**Task prompt**
Gather every line of the entries that includes the word "jelzést".

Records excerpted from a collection
--------------------------------------------------
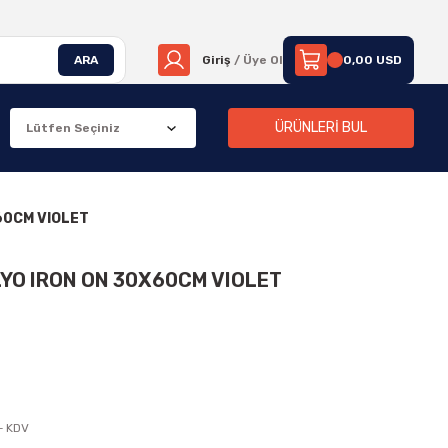
ARA
Giriş
/ Üye Ol
0,00 USD
ÜRÜNLERİ BUL
60CM VIOLET
YO IRON ON 30X60CM VIOLET
+ KDV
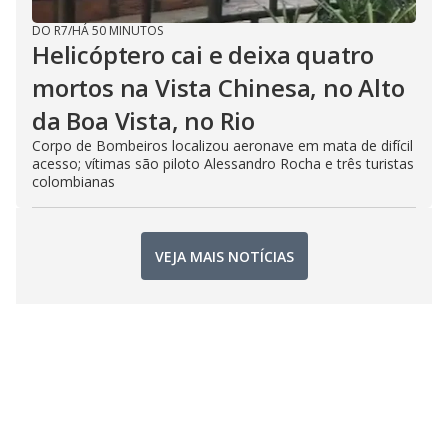
DO R7
/
HÁ 50 MINUTOS
Helicóptero cai e deixa quatro
mortos na Vista Chinesa, no Alto
da Boa Vista, no Rio
Corpo de Bombeiros localizou aeronave em mata de difícil
acesso; vítimas são piloto Alessandro Rocha e três turistas
colombianas
VEJA MAIS NOTÍCIAS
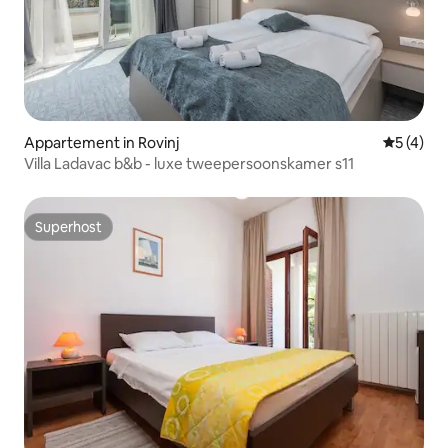
Appartement in Rovinj
Gemiddeld
5 (4)
Villa Ladavac b&b - luxe tweepersoonskamer s11
Superhost
Superhost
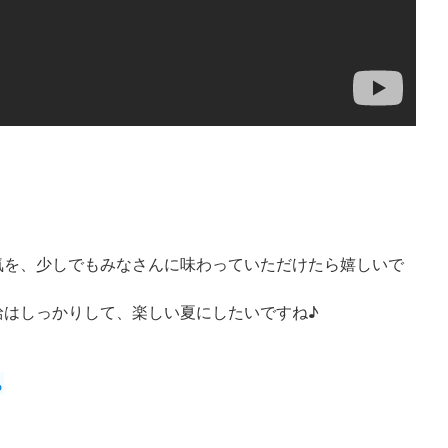
気を、少しでもみなさんに味わっていただけたら嬉しいで
給はしっかりして、楽しい夏にしたいですね♪
ら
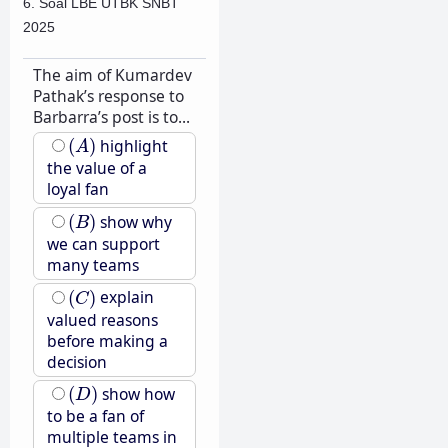
6. Soal LBE UTBK SNBT
2025
The aim of Kumardev
Pathak’s response to
Barbarra’s post is to...
(
A
)
(
)
highlight
A
the value of a
loyal fan
(
B
)
(
)
show why
B
we can support
many teams
(
C
)
(
)
explain
C
valued reasons
before making a
decision
(
D
)
(
)
show how
D
to be a fan of
multiple teams in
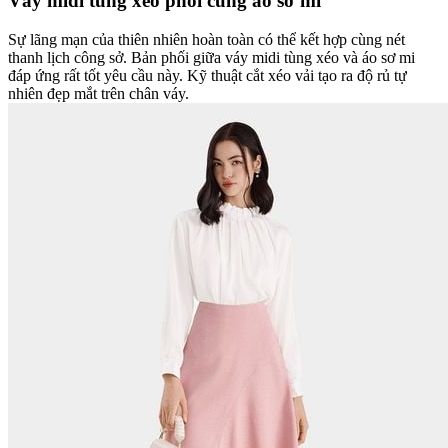
Váy midi tùng xéo phối cùng áo sơ mi
Sự lãng mạn của thiên nhiên hoàn toàn có thể kết hợp cùng nét
thanh lịch công sở. Bản phối giữa váy midi tùng xéo và áo sơ mi
đáp ứng rất tốt yêu cầu này. Kỹ thuật cắt xéo vải tạo ra độ rủ tự
nhiên đẹp mắt trên chân váy.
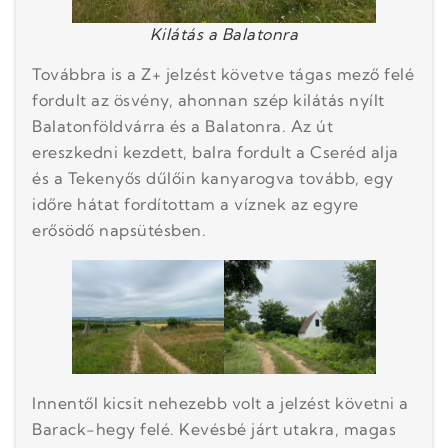
Kilátás a Balatonra
Továbbra is a Z+ jelzést követve tágas mező felé
fordult az ösvény, ahonnan szép kilátás nyílt
Balatonföldvárra és a Balatonra. Az út
ereszkedni kezdett, balra fordult a Cseréd alja
és a Tekenyős dűlőin kanyarogva tovább, egy
időre hátat fordítottam a víznek az egyre
erősödő napsütésben.
Innentől kicsit nehezebb volt a jelzést követni a
Barack-hegy felé. Kevésbé járt utakra, magas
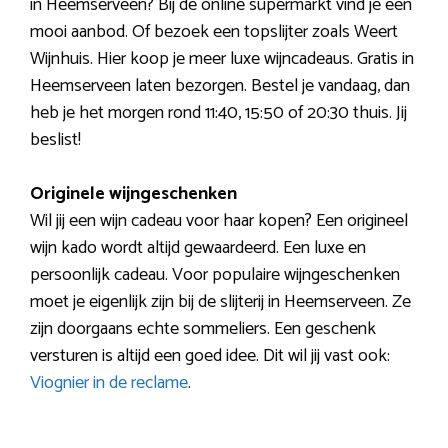
in Heemserveen? Bij de online supermarkt vind je een
mooi aanbod. Of bezoek een topslijter zoals Weert
Wijnhuis. Hier koop je meer luxe wijncadeaus. Gratis in
Heemserveen laten bezorgen. Bestel je vandaag, dan
heb je het morgen rond 11:40, 15:50 of 20:30 thuis. Jij
beslist!
Originele wijngeschenken
Wil jij een wijn cadeau voor haar kopen? Een origineel
wijn kado wordt altijd gewaardeerd. Een luxe en
persoonlijk cadeau. Voor populaire wijngeschenken
moet je eigenlijk zijn bij de slijterij in Heemserveen. Ze
zijn doorgaans echte sommeliers. Een geschenk
versturen is altijd een goed idee. Dit wil jij vast ook:
Viognier in de reclame
.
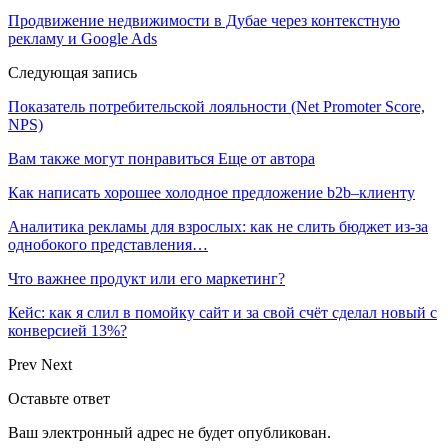
Продвижение недвижимости в Дубае через контекстную
рекламу и Google Ads
Следующая запись
Показатель потребительской лояльности (Net Promoter Score,
NPS)
Вам также могут понравиться
Еще от автора
Как написать хорошее холодное предложение b2b–клиенту
Аналитика рекламы для взрослых: как не слить бюджет из-за
однобокого представления…
Что важнее продукт или его маркетинг?
Кейс: как я слил в помойку сайт и за свой счёт сделал новый с
конверсией 13%?
Prev
Next
Оставьте ответ
Ваш электронный адрес не будет опубликован.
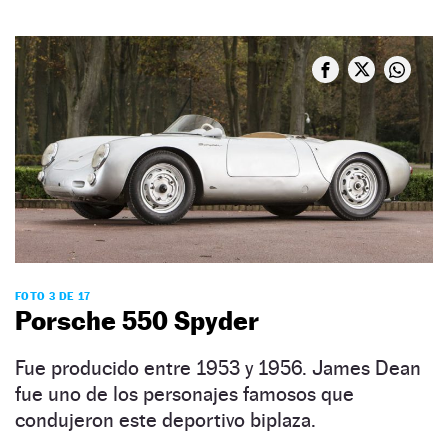
FOTO 3 DE 17
Porsche 550 Spyder
Fue producido entre 1953 y 1956. James Dean
fue uno de los personajes famosos que
condujeron este deportivo biplaza.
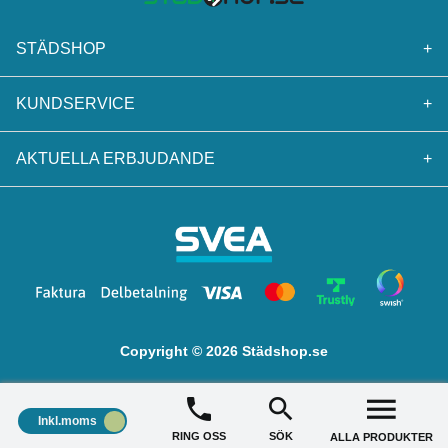
STÄDSHOP
+
KUNDSERVICE
+
AKTUELLA ERBJUDANDE
+
Copyright © 2026 Städshop.se
Inkl.moms
RING OSS
SÖK
ALLA PRODUKTER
--------------------------------------------------
**Task result**
Továbbra is a Z+ jelzést követve tágas mező felé
Innentől kicsit nehezebb volt a jelzést követni a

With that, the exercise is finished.